Bei Verdacht auf Pneumonie sollte das Ansprechen auf die antibiotische Therapie nach 48 bis 72 Stunden kontrolliert werden. Bei entsprechender Response reicht eine Behandlungsdauer von 5 bis 7 Tagen, wie eine Metaanalyse der Daten von über 5.100 Patienten zeigt.3 Verbessert sich die Symptomatik innerhalb von 48 bis 72 Stunden nicht, dann sollte auch bei jüngeren Patienten eine Spitalseinweisung erwogen werden. Bei stationär behandelten Patienten mit komplizierten Verläufen ist in der Regel eine antibiotische Therapie über zumindest 10 Tage notwendig.
Zur Frage der Bedeutung der Viruspneumonie hielt Welte fest, dass das eigentliche Risiko einer pulmonalen Virusinfektion von der bakteriellen Superinfektion vor allem von Pneumokokken, aber auch von Staphylokokken ausgehe. Schwere Staphylokokkenpneumonien waren speziell bei jungen Patienten im Rahmen der Schweinegrippeepidemie zu verzeichnen.

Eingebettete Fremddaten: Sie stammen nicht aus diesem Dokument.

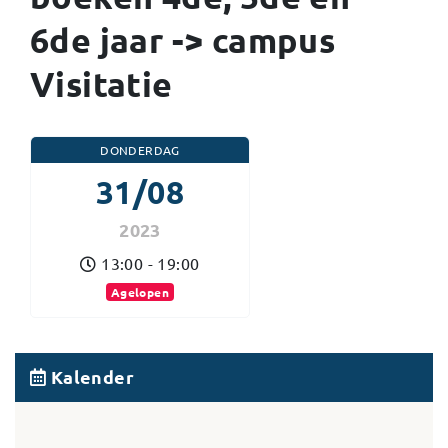
6de jaar -> campus
Visitatie
DONDERDAG
31/08
2023
13:00 - 19:00
Agelopen
Kalender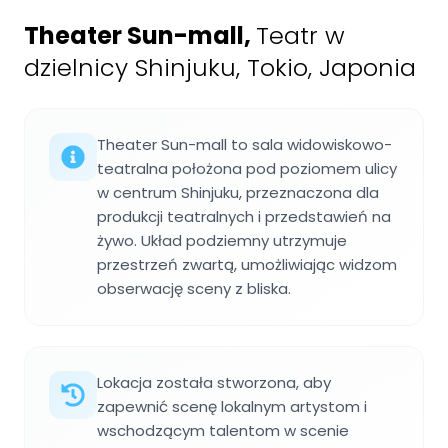
Theater Sun-mall
,
Teatr w
dzielnicy Shinjuku, Tokio, Japonia
Theater Sun-mall to sala widowiskowo-
teatralna położona pod poziomem ulicy
w centrum Shinjuku, przeznaczona dla
produkcji teatralnych i przedstawień na
żywo. Układ podziemny utrzymuje
przestrzeń zwartą, umożliwiając widzom
obserwację sceny z bliska.
Lokacja została stworzona, aby
zapewnić scenę lokalnym artystom i
wschodzącym talentom w scenie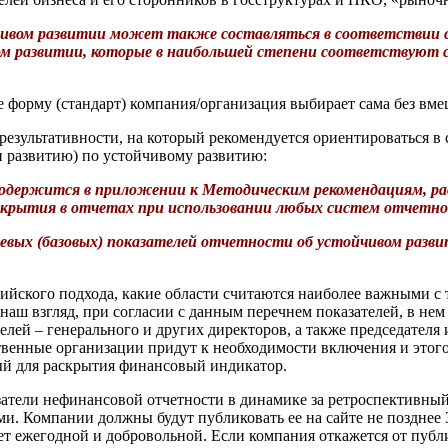
йчивом развитии может также составляться в соответствии
м развитии, которые в наибольшей степени соответствуют 
ее форму (стандарт) компания/организация выбирает сама без вм
результативности, на который рекомендуется ориентироваться в
развитию) по устойчивому развитию:
х содержится в приложении к Методическим рекомендациям, 
скрытия в отчетах при использовании любых систем отчетно
ючевых (базовых) показателей отчетности об устойчивом ра
сийского подхода, какие области считаются наиболее важными с 
наш взгляд, при согласии с данным перечнем показателей, в нем
ей – генерального и других директоров, а также председателя и
венные организации придут к необходимости включения и этого
ный для раскрытия финансовый индикатор.
тели нефинансовой отчетности в динамике за ретроспективный п
. Компании должны будут публиковать ее на сайте не позднее 3
ет ежегодной и добровольной. Если компания откажется от публ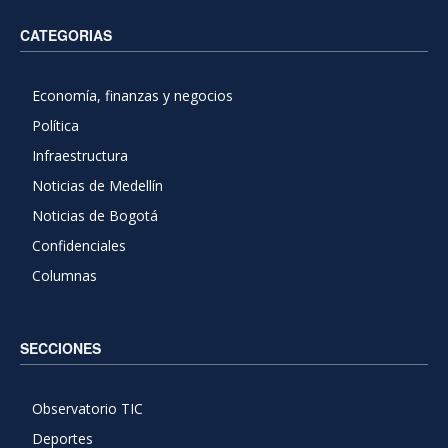
CATEGORIAS
Economía, finanzas y negocios
Política
Infraestructura
Noticias de Medellín
Noticias de Bogotá
Confidenciales
Columnas
SECCIONES
Observatorio TIC
Deportes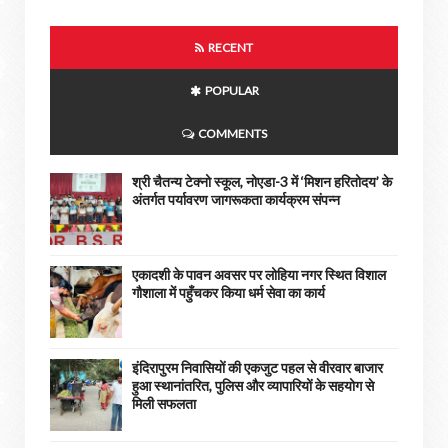
RECENT
POPULAR
COMMENTS
श्री चैतन्य टेक्नो स्कूल, नोएडा-3 में ‘मिशन हरितोदय’ के
अंतर्गत पर्यावरण जागरूकता कार्यक्रम संपन्न
एकादशी के पावन अवसर पर लोहिया नगर स्थित विशाल
गौशाला में पहुँचकर किया धर्म सेवा का कार्य
इंदिरापुरम निवासियों की एकजुट पहल से वीरवार बाजार
हुआ स्थानांतरित, पुलिस और व्यापारियों के सहयोग से
मिली सफलता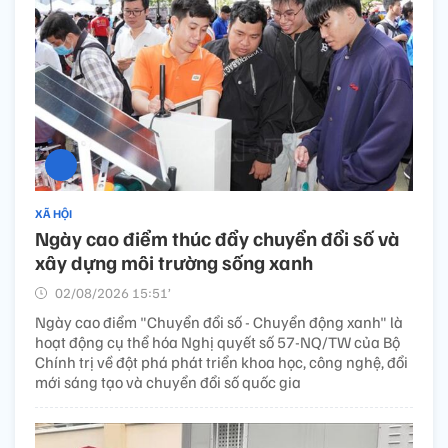
XÃ HỘI
Ngày cao điểm thúc đẩy chuyển đổi số và
xây dựng môi trường sống xanh
02/08/2026 15:51’
Ngày cao điểm "Chuyển đổi số - Chuyển động xanh" là
hoạt động cụ thể hóa Nghị quyết số 57-NQ/TW của Bộ
Chính trị về đột phá phát triển khoa học, công nghệ, đổi
mới sáng tạo và chuyển đổi số quốc gia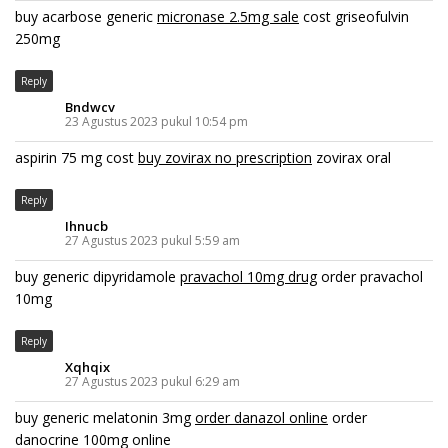
buy acarbose generic
micronase 2.5mg sale
cost griseofulvin
250mg
Reply
Bndwcv
23 Agustus 2023 pukul 10:54 pm
aspirin 75 mg cost
buy zovirax no prescription
zovirax oral
Reply
Ihnucb
27 Agustus 2023 pukul 5:59 am
buy generic dipyridamole
pravachol 10mg drug
order pravachol
10mg
Reply
Xqhqix
27 Agustus 2023 pukul 6:29 am
buy generic melatonin 3mg
order danazol online
order
danocrine 100mg online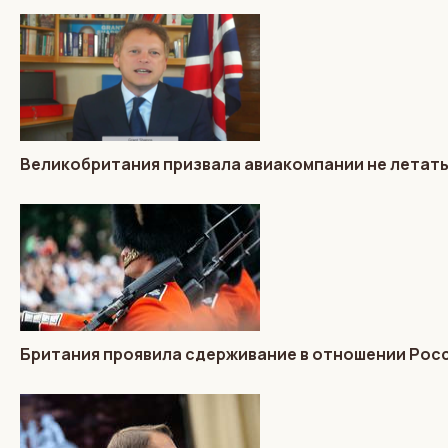
Великобритания призвала авиакомпании не летать
Британия проявила сдерживание в отношении Росс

Das Ergebnis einer Analyse der Influenza-Mortalität aus den CAPNETZ-Daten deckte sich, so Welte, nicht mit den in den Laienmedien kolportierten hohen Raten. Er berichtete, dass die Mortalität der Pneumonie in Krankenhäusern länderweit sehr unterschiedlich sei. In Österreich und Deutschland liegt die Sterblichkeit bei 12%, in England hingegen bei 20%. Dies dürfte, so Welte, auf den aus Spargründen restriktiveren Zugang zum Gesundheitssystem in England zurückzuführen sein. In England würden mit Betalaktamen zwar die richtigen Antibiotika in der richtigen Dosierung eingesetzt, die Patienten kämen aber mit einigen Tagen Verspätung zum Arzt und einige hätten dann den “point of no
return” schon überschritten. Auch Burghuber betonte die Notwendigkeit, bei Verdacht auf eine Pneumonie rasch zu behandeln: “Junge Patienten ohne Komorbiditäten, die auf der Intensivstation an einer Pneumokokkenpneumonie versterben, wurden in der Regel zu spät behandelt. Bei Verdacht auf Pneumonie sollte unbedingt schnell mit einer Therapie begonnen werden.”
Einen großen Fortschritt im Kampf gegen die Pneumonie bei Kindern brachte der neue Konjugatimpfstoff. Denn die Pneumokokkenpneumonie wird durch Erreger ausgelöst, die den Hals-Rachen-Raum besiedeln und bei Immunschwäche unterschiedlicher Genese invasiv werden. Ältere Pneumokokkenimpfstoffe konnten die Ansiedlung der Erreger nicht verhindern. Seit dem Jahr 2006 stehen Konjugatimpfstoffe zur mukosalen Immunitätsimpfung zur Verfügung, mit denen genau das möglich ist. Wie Welte berichtete, konnte in Deutschland mit diesem Impfstoff die Zahl der invasiven Pneumokokkeninfektionen bei Kindern um den Faktor 25 reduziert werden. Die Infektionen mit Impfstoff-Serotypen wurden fast auf null reduziert. Die Durchimpfungsrate bei Kindern liegt in Deutschland bei 85%. Anders als in Österreich werden in unserem Nachbarland die Kosten für die Kinderimpfung allerdings auch vom Staat übernommen.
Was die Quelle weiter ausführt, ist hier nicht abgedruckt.